It's All About the Journey

Life is about the journey, not always the destination.

I am starting to compose this page, and it will be a work in progress for awhile, as I have time.  I’ll give a short version first, and then flesh it out later.

My name is Mark Van Norden.  I live in Larned, KS, and have since August of 2005.  I grew up in Leoti, KS until age 15, and subsequently lived in Wichita for much of the remaining 20 years of my life, with educational stints in other cities, including Tulsa, OK (attended Oral Roberts University for 1 year), Des Moines, IA (attended Des Moines University for medical school), and other cities for shorter periods of time.  I currently work as a Family Medicine doctor, and have owned my own practice since 2008.  My wife and I also own and operate a retail store, called Scraps, which has been in operation since 2007.  Coffee, scrapbooking, bridal services and catering are our primary business lines.  My wife Tayleene and I have 2 sons now (as of 12/17/10), Ethan (5) and Evan (newborn, as of 12/30/10).

I have been “saved” for as long as I remember (more on the quotes later, if I don’t forget!), and as a child attended the local Methodist or Presbyterian churches at different times, before settling into the Assembly of God church in my late grade school years.  After moving to Wichita I attended charismatic churches until I eventually left the institutional church in 2000.

From day 1 in church I “bought in”.  Being a “pleaser” by nature, I naturally wanted to be pleasing to God.  I attended church whenever I could, was involved wherever I could be, and considered myself a pretty committed Christian.  I wasn’t “really” committed, because I didn’t read the bible enough, or pray enough (my own thoughts).  I  stayed committed through the laughter meetings, where I’d sit in my chair, frustrated because I wasn’t tapping into the spirit, and couldn’t catch the “laughter bug”, so to speak.  I stayed committed through the building projects, church scandals, you name it.  Whenever a question would enter my mind regarding the legitimacy of what I was seeing, this accusing  voice would pipe up and tell me that this was subversion, that the pastor wouldn’t do something that wasn’t biblical.  As I look back on these years, I realize that I was deeply depressed.  I was depressed for multiple reasons, but try as I did to find peace in my walk with God, peace eluded me.  At different stages in my life I was good at convincing myself I was happy, but at the end of the day I was not.  I say now that I bought the religious lies, “hook, line and sinker”.

Around 1999 a close friend of mine, who led worship at the church where I played drums, began walking “outside the camp”, as he called it then.  Actually, his walk out probably began years before, but 1999 is about when he and I began having conversations along those lines.  The idea that the church life I had known for my whole life was not scriptural was hard to accept, but after experiencing more blatant lies and deceitfulness at the last church I attended I finally accepted this truth, and began a journey to find truth in my relationship with God.  Had the Lord not built a relationship between me and my good friend I may have stayed miserable in “church” the rest of my life.

After this decision I spent the next 2 years in flux.  I was traveling a lot for my last 2 years of medical school, so I was never in one place long enough to establish myself with local believers.

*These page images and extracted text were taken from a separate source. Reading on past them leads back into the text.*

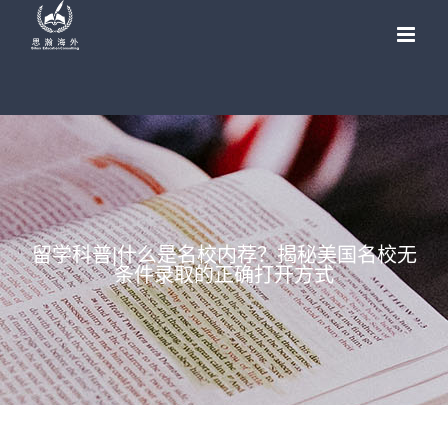
Skip
to
content
留学科普|什么是名校内荐？揭秘美国名校无
条件录取的正确打开方式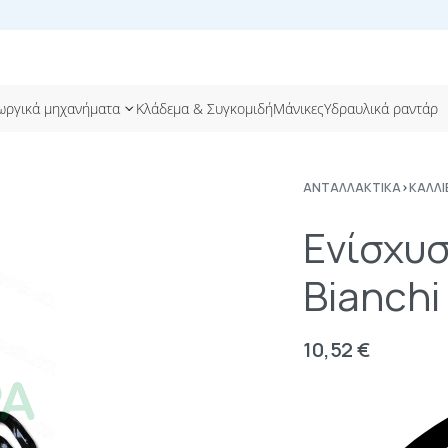
ωργικά μηχανήματα
Κλάδεμα & Συγκομιδή
Μάνικες
Υδραυλικά ραντάρ
ΑΝΤΑΛΛΑΚΤΙΚΆ
›
ΚΑΛΛΙ
Ενίσχυσ
Bianchi
10,52
€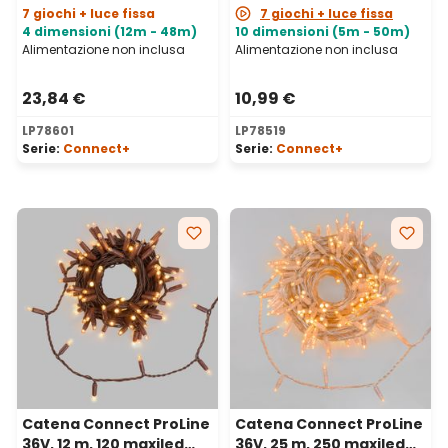
7 giochi + luce fissa
7 giochi + luce fissa
4 dimensioni (12m - 48m)
10 dimensioni (5m - 50m)
Alimentazione non inclusa
Alimentazione non inclusa
23,84 €
10,99 €
LP78601
LP78519
Serie:
Connect+
Serie:
Connect+
Catena Connect ProLine
Catena Connect ProLine
36V, 12 m, 120 maxiled
36V, 25 m, 250 maxiled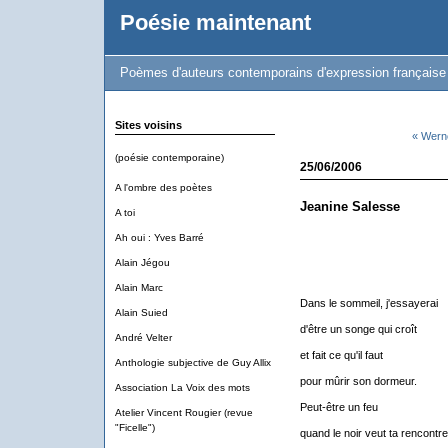
Poésie maintenant
Poèmes d'auteurs contemporains d'expression française
Sites voisins
« Wern
(poésie contemporaine)
25/06/2006
A l'ombre des poètes
Jeanine Salesse
A toi
Ah oui : Yves Barré
Alain Jégou
Alain Marc
Dans le sommeil, j'essayerai
Alain Suied
d'être un songe qui croît
André Velter
et fait ce qu'il faut
Anthologie subjective de Guy Allix
pour mûrir son dormeur.
Association La Voix des mots
Peut-être un feu
Atelier Vincent Rougier (revue
"Ficelle")
quand le noir veut ta rencontre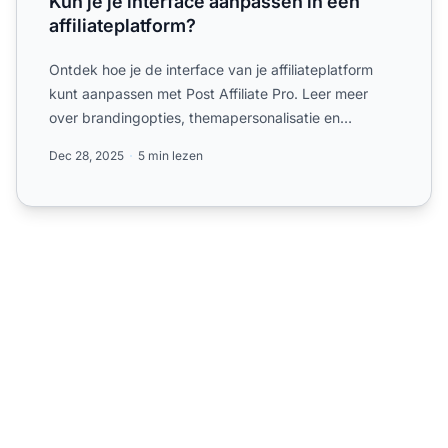
Kun je je interface aanpassen in een
affiliateplatform?
Ontdek hoe je de interface van je affiliateplatform
kunt aanpassen met Post Affiliate Pro. Leer meer
over brandingopties, themapersonalisatie en
ontwerpvrijheid...
Dec 28, 2025
5 min lezen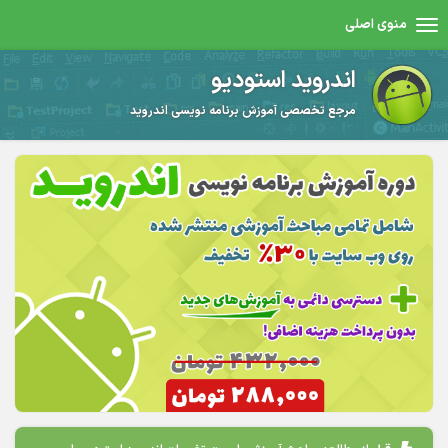
منوی اصلی
اندروید استودیو
مرجع تخصصی آموزش برنامه نویسی اندروید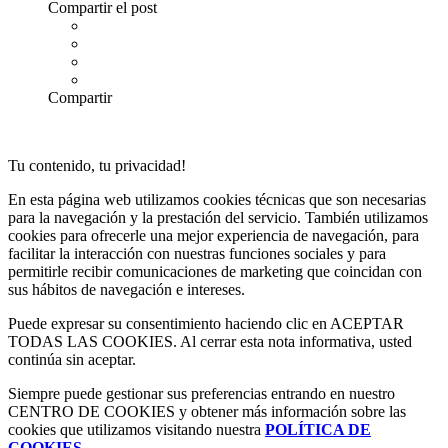
Compartir el post
Compartir
Tu contenido, tu privacidad!
En esta página web utilizamos cookies técnicas que son necesarias
para la navegación y la prestación del servicio. También utilizamos
cookies para ofrecerle una mejor experiencia de navegación, para
facilitar la interacción con nuestras funciones sociales y para
permitirle recibir comunicaciones de marketing que coincidan con
sus hábitos de navegación e intereses.
Puede expresar su consentimiento haciendo clic en ACEPTAR
TODAS LAS COOKIES. Al cerrar esta nota informativa, usted
continúa sin aceptar.
Siempre puede gestionar sus preferencias entrando en nuestro
CENTRO DE COOKIES y obtener más información sobre las
cookies que utilizamos visitando nuestra
POLÍTICA DE
COOKIES
.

Even if I would’ve been in one place long enough, I knew that I would not find the fellowship I needed in that environment.   After the last 2 years of medical school, I moved back to Wichita for residency, where I stayed out of traditional churches, but was at that time able to fellowship with my friends who had helped lead me out in the first place.  After 3 years in Wichita my wife and I moved to Larned, where we now reside.

The last 6 years of our lives have been unbelievable.  Six years ago my wife and I started our first business, Scraps, while I was employed at a local hospital-owned clinic.  In 2008 I took a step of faith and opened my own clinic, after contemplating ceasing my family medicine practice altogether.  The trials and tribulations we have endured in the last six years have been hard, but looking back the growth we have experienced has been tremendous.  The lessons we learned will become posts here in the future, so I won’t go into the details now.

Well, I guess this was neither the long or short version.  It may actually seem like the long version, but is probably a happy medium.  I may make adjustments to it in the future.